*** Opening Exercise input ***

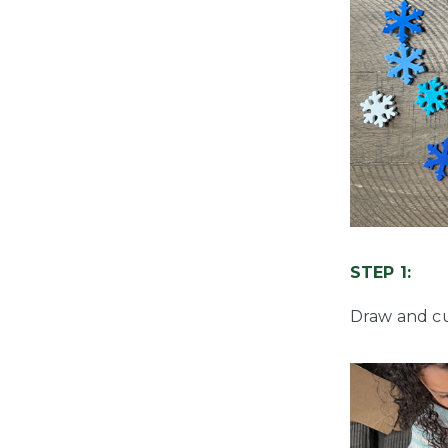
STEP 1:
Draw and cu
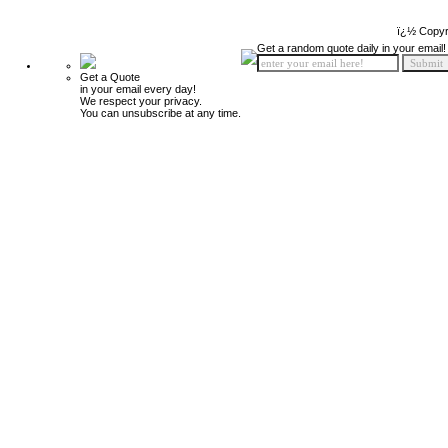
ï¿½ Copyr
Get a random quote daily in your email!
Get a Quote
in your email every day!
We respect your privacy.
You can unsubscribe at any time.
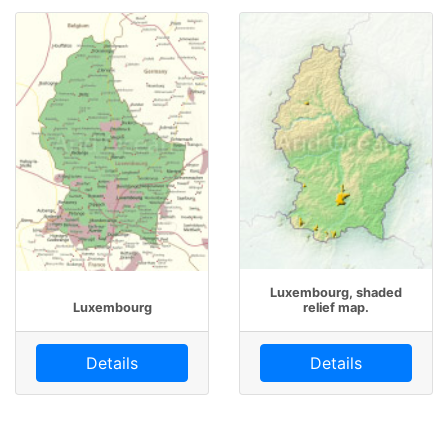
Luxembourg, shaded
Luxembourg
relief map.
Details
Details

*** Closing Exercise input ***
*** Opening Exercise input ***

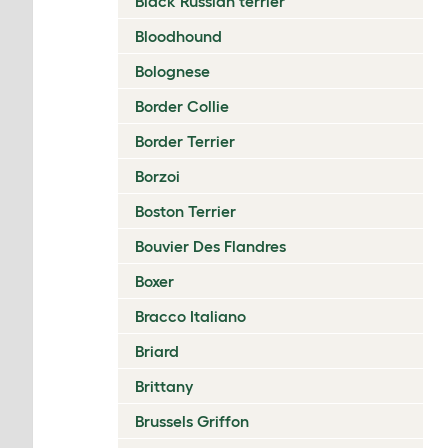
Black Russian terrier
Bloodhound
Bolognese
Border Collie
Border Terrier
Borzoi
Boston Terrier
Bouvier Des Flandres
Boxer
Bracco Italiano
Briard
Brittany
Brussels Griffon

*** Closing Exercise input ***

• Required work: Each line above that has the word "email" should be copied.

• Exercise answer:
Get a random quote daily in your email!
in your email every day!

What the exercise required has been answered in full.